* Exercise goal: Take the entries below and print only the lines from the one with "czerwca 2024 r." through the one with "La etiqueta debe ser", exactly as they stand, both ends included.

BEGIN Input for this task

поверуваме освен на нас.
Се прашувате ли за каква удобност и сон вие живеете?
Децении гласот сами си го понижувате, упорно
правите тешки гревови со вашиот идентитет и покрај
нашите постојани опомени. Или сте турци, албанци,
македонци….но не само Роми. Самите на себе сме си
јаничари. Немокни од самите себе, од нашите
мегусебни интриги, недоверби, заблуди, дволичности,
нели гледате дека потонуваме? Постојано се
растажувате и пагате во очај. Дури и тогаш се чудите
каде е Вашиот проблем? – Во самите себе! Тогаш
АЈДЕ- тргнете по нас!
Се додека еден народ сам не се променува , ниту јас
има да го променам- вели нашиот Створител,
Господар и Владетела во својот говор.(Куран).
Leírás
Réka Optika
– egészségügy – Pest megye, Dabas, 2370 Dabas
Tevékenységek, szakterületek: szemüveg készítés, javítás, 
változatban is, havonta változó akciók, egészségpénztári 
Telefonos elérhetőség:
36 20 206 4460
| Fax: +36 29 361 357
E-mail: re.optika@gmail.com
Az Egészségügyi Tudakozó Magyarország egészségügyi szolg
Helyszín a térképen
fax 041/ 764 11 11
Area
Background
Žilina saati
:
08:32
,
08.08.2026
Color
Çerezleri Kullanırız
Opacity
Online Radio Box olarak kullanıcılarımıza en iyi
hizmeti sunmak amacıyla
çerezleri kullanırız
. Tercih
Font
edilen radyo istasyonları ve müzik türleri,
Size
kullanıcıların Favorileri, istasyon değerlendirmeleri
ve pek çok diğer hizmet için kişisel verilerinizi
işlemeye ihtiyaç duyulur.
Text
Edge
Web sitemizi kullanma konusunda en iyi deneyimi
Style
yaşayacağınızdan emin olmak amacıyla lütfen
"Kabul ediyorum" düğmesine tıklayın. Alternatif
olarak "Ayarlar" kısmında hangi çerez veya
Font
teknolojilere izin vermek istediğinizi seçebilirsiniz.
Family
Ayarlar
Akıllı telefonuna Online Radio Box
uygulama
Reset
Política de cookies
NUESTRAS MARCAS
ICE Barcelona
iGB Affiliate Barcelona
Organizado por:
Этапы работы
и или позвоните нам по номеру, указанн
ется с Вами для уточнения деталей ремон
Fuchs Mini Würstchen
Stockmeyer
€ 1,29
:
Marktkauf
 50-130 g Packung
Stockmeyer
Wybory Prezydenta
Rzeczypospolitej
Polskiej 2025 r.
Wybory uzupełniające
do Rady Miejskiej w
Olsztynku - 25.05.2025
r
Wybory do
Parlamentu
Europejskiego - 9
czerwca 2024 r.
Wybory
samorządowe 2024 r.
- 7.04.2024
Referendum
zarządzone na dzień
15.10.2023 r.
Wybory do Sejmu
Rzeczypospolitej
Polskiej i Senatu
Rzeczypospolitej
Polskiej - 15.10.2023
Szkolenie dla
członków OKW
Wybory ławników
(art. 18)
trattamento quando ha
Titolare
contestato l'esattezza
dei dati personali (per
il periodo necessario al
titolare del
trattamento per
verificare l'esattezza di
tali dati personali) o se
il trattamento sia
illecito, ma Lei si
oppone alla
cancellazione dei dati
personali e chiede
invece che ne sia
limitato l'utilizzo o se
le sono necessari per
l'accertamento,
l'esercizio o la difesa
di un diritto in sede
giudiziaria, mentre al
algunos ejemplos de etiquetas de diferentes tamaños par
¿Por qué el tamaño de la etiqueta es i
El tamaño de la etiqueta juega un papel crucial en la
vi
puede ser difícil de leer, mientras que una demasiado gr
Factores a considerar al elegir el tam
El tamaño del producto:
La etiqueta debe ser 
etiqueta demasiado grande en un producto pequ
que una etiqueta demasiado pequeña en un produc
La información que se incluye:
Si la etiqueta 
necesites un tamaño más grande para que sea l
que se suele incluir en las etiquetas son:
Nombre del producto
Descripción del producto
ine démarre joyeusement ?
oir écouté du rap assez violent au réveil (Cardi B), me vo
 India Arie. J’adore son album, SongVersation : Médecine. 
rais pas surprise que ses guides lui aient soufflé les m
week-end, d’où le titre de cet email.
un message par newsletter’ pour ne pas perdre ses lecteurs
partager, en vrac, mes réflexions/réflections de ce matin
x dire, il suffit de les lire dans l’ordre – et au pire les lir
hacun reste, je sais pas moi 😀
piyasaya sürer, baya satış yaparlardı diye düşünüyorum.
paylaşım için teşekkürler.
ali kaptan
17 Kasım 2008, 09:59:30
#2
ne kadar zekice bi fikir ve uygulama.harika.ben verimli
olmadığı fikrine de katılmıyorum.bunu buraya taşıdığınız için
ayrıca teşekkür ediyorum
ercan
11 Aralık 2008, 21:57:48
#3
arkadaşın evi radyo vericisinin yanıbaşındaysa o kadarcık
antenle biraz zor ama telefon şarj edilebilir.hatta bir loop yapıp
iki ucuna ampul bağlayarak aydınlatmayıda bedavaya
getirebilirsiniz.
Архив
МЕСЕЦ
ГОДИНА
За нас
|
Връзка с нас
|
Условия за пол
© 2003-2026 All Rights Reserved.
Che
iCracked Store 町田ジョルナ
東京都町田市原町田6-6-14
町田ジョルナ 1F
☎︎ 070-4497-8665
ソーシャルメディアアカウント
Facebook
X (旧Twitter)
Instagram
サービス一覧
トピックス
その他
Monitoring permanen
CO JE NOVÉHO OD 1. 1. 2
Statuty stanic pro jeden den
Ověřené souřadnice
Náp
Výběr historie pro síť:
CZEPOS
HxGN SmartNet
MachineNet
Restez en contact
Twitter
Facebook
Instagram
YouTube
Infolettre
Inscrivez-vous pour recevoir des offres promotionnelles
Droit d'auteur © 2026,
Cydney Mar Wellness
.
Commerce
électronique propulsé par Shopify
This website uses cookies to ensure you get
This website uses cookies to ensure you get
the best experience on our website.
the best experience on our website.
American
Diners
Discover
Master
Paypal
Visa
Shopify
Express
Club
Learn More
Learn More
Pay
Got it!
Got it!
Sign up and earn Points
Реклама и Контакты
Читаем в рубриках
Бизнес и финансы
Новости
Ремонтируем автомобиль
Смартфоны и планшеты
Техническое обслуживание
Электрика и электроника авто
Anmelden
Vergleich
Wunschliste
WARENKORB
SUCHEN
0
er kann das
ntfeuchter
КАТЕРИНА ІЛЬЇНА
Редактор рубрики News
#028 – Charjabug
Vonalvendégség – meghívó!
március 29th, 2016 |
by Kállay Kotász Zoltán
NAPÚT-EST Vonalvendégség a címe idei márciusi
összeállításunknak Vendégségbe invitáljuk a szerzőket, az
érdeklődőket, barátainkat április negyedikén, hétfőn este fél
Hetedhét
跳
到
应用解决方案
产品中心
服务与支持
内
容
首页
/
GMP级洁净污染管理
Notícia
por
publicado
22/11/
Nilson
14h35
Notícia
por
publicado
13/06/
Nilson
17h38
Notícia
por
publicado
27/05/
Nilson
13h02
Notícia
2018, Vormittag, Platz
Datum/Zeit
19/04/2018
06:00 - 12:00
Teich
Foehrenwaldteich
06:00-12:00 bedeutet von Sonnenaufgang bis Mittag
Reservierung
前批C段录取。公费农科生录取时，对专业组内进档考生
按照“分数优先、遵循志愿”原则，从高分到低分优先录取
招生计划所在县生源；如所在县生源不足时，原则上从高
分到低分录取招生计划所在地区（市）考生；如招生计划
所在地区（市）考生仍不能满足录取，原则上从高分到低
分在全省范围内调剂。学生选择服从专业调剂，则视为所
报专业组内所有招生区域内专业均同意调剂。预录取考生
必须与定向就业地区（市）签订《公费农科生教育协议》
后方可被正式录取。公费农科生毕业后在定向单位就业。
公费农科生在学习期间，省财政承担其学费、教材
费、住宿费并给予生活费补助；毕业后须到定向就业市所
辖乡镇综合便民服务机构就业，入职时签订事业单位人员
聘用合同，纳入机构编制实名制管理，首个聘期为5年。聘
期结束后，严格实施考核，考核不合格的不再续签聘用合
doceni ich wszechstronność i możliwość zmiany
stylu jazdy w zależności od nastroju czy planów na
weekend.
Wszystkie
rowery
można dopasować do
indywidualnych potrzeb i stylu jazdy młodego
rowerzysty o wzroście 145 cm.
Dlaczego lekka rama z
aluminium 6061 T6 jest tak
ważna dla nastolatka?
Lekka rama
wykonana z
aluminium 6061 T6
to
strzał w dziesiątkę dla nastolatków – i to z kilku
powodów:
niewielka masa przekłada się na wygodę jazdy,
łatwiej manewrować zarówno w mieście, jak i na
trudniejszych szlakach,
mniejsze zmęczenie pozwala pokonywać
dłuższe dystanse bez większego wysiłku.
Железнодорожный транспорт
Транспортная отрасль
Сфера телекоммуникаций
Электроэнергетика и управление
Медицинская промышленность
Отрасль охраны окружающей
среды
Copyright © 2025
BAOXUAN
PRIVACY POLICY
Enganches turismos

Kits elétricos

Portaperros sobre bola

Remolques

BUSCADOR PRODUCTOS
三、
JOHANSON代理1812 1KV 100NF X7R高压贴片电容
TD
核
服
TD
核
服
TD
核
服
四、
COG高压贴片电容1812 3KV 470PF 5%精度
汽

END Input for this task

* Written solution:
czerwca 2024 r.
Wybory
samorządowe 2024 r.
- 7.04.2024
Referendum
zarządzone na dzień
15.10.2023 r.
Wybory do Sejmu
Rzeczypospolitej
Polskiej i Senatu
Rzeczypospolitej
Polskiej - 15.10.2023
Szkolenie dla
członków OKW
Wybory ławników
(art. 18)
trattamento quando ha
Titolare
contestato l'esattezza
dei dati personali (per
il periodo necessario al
titolare del
trattamento per
verificare l'esattezza di
tali dati personali) o se
il trattamento sia
illecito, ma Lei si
oppone alla
cancellazione dei dati
personali e chiede
invece che ne sia
limitato l'utilizzo o se
le sono necessari per
l'accertamento,
l'esercizio o la difesa
di un diritto in sede
giudiziaria, mentre al
algunos ejemplos de etiquetas de diferentes tamaños par
¿Por qué el tamaño de la etiqueta es i
El tamaño de la etiqueta juega un papel crucial en la
vi
puede ser difícil de leer, mientras que una demasiado gr
Factores a considerar al elegir el tam
El tamaño del producto:
La etiqueta debe ser 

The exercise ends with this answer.